Machine Learning v1a - Linear regression

For the last couple of weeks, I’ve been enjoying a little time off, doing whatever comes to mind and trying not to work. Admittedly that last part may have failed a bit as the muscle memory of sitting down at my desk every day is hard to beat.

Nevertheless, I enjoyed working my way through the first module of the Machine Learning Specialization course from Andrew Ng, Geoff Ladwig, Aarti Bagul, and Eddy Shyu.

The first module introduces you to machine learning in general (supervised vs non-supervised, high-level terminology, cost functions, gradient descent), and helps you implement and apply algorithms to do Linear regression and Classification (in this case Logistic regression).

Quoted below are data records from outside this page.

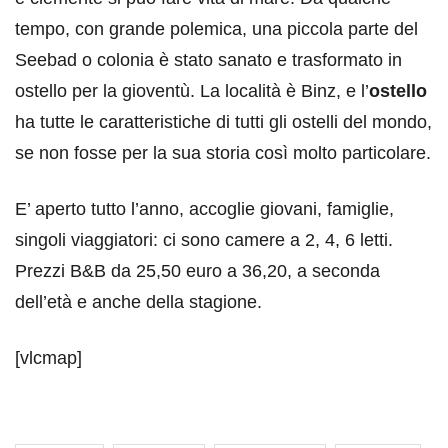
tempo, con grande polemica, una piccola parte del
Seebad o colonia è stato sanato e trasformato in
ostello per la gioventù. La località è Binz, e l’
ostello
ha tutte le caratteristiche di tutti gli ostelli del mondo,
se non fosse per la sua storia così molto particolare.
E’ aperto tutto l’anno, accoglie giovani, famiglie,
singoli viaggiatori: ci sono camere a 2, 4, 6 letti.
Prezzi B&B da 25,50 euro a 36,20, a seconda
dell’età e anche della stagione.
[vlcmap]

If this all sounds like hard silly math, it really isn’t but also definitely is 😅.

In short:

  • Linear regression is used to predict a certain value or find correlation. For example: Can we predict the temperature of the ocean based on the salinity of the water? (There’s an example of the code below)

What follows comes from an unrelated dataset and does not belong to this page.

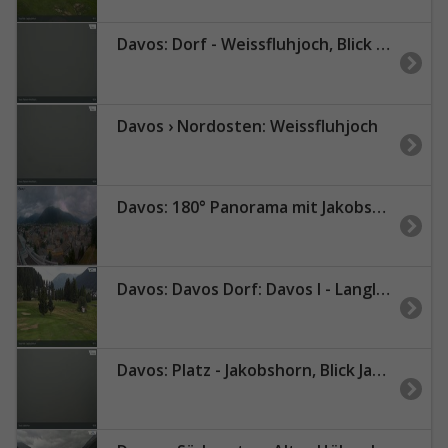
Davos: Dorf - Weissfluhjoch, Blick Jakobshorn
Davos › Nordosten: Weissfluhjoch
Davos: 180° Panorama mit Jakobshorn
Davos: Davos Dorf: Davos I - Langlaufzentrum
Davos: Platz - Jakobshorn, Blick Jatzhütte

  • Classification is used to put elements in distinct groups. For example: Is an email spam or not spam? Depending on your definition of spam the answer might always be ‘not spam’.


(When classification fails)

To apply my newly acquired knowledge I found a dataset of 60 years of oceanographic data and the challenge to predict water temperature based on the salinity, which is the amount of salt per liter. Not to be confused with sillynity, which is the amount of foolishness per liter.

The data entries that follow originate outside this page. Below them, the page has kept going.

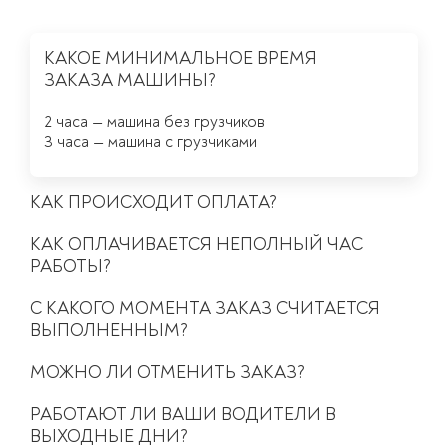
КАКОЕ МИНИМАЛЬНОЕ ВРЕМЯ
ЗАКАЗА МАШИНЫ?
2 часа — машина без грузчиков
3 часа — машина с грузчиками
КАК ПРОИСХОДИТ ОПЛАТА?
Постоянные клиенты всегда оплачивают свой груз
КАК ОПЛАЧИВАЕТСЯ НЕПОЛНЫЙ ЧАС
только после получения. Это наша уникальная
особенность. Мы доверяем нашим клиентам.
РАБОТЫ?
Если вы впервые заказываете у нас грузоперевозку,
После окончания времени минимального заказа в
то уточните у менеджера по возможной пост-оплате
С КАКОГО МОМЕНТА ЗАКАЗ СЧИТАЕТСЯ
каждом часе дается 10 минут бесплатного времени, с
и отсрочке платежа. Все вопросы мы всегда решаем
11-ой минуты оплата берется за полный час работы.
ВЫПОЛНЕННЫМ?
в пользу клиента.
Заказ считается выполненным после полного
МОЖНО ЛИ ОТМЕНИТЬ ЗАКАЗ?
освобождения транспорта, грузчиков и полного
расчета.
Заказ можно отменить за 1 часа до заказанного
РАБОТАЮТ ЛИ ВАШИ ВОДИТЕЛИ В
времени
ВЫХОДНЫЕ ДНИ?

Initially, I took the step to re-use the algorithms I wrote in the course, and although that did work, they were unoptimized and therefore led to the following situation.

Joke of a CPU working hard in python (only cpu core 0 is used, all other cpu cores are idle)

Luckily a lot of smart people wrote much better code and put it into a Python package called scipy.

1
2
3
4
5
6
7
8
9
10
11
12
13
14
15
16
17
18
19
20
21
22
23
24
25
26
27
28
29
30
from sklearn.linear_model import SGDRegressor
from sklearn.preprocessing import StandardScaler
X_features = ['Depthm', 'Salnty']

scaler = StandardScaler()
X_norm = scaler.fit_transform(X_train)
print(f"Peak to Peak range by column in Raw X:{np.ptp(X_train,axis=0)}")
print(f"Peak to Peak range by column in Normalized X:{np.ptp(X_norm,axis=0)}")

sgdr = SGDRegressor(max_iter=1000)
sgdr.fit(X_norm, y_train)
print(sgdr)
print(f"number of iterations completed: {sgdr.n_iter_}, number of weight updates: {sgdr.t_}")

sgdr = SGDRegressor(max_iter=1000)
sgdr.fit(X_norm, y_train)
print(sgdr)
print(f"number of iterations completed: {sgdr.n_iter_}, number of weight updates: {sgdr.t_}")
b_norm = sgdr.intercept_
w_norm = sgdr.coef_
print(f"model parameters: w: {w_norm}, b:{b_norm}")

# make a prediction using sgdr.predict()
y_pred_sgd = sgdr.predict(X_norm)
# make a prediction using w,b.
y_pred = np.dot(X_norm, w_norm) + b_norm
print(f"prediction using np.dot() and sgdr.predict match: {(y_pred == y_pred_sgd).all()}")

print(f"Prediction on training set:\n{y_pred[:4]}" )
print(f"Target values \n{y_train[:4]}")

Results

1
2
model parameters:                   w: [-2.2189843 -0.8562193], b:[10.61808813]
model parameters from manual run: w: [-2.30645616 -0.81520988], b:[10.636211717722295]

In the end, you receive a weight for your formula (temperature = (x1 * w2) + (x2 * w2) + b)) which you can then use to predict the water temperature based on the salinity. I know right, who knew machine learning could be so useful and applicable to day-to-day life.

I was surprised that the scipy and my own results were not far apart, but far enough that it does matter, and someday I’m gonna try and figure out why! Someday…

All in all a great course, although the video format takes some getting used to and doesn’t fit my learning style 100%.

PS: None of this work was done by OpenAI GPT4, although it would have saved me days and days of work.